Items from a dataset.
= Beginning of Section =

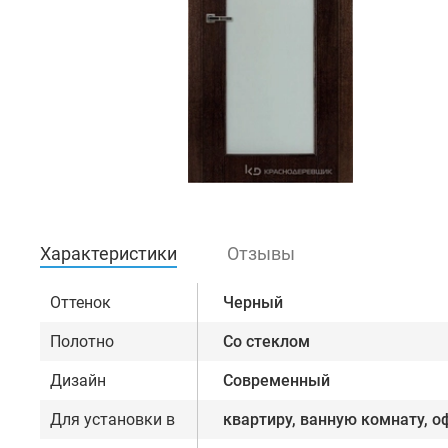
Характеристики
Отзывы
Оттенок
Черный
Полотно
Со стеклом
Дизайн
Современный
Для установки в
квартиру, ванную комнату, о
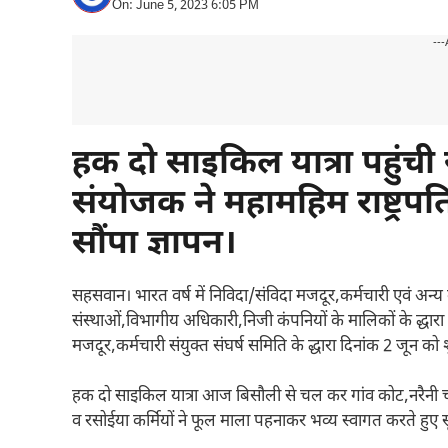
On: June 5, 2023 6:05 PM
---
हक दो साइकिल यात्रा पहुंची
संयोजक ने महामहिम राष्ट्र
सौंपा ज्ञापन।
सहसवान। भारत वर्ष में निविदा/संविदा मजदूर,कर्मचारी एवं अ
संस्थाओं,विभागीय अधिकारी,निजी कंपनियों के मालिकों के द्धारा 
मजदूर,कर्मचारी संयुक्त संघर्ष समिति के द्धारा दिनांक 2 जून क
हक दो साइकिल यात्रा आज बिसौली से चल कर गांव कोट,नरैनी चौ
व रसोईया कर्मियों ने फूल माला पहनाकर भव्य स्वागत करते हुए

= End of Section =

Exercise details. For every entry above, please output the text exactly and leave any picture behind.

Exercise response.
Характеристики
Отзывы
Оттенок
Черный
Полотно
Со стеклом
Дизайн
Современный
Для установки в
квартиру, ванную комнату, о
On: June 5, 2023 6:05 PM
---
हक दो साइकिल यात्रा पहुंची
संयोजक ने महामहिम राष्ट्र
सौंपा ज्ञापन।
सहसवान। भारत वर्ष में निविदा/संविदा मजदूर,कर्मचारी एवं अ
संस्थाओं,विभागीय अधिकारी,निजी कंपनियों के मालिकों के द्धारा 
मजदूर,कर्मचारी संयुक्त संघर्ष समिति के द्धारा दिनांक 2 जून क
हक दो साइकिल यात्रा आज बिसौली से चल कर गांव कोट,नरैनी चौ
व रसोईया कर्मियों ने फूल माला पहनाकर भव्य स्वागत करते हुए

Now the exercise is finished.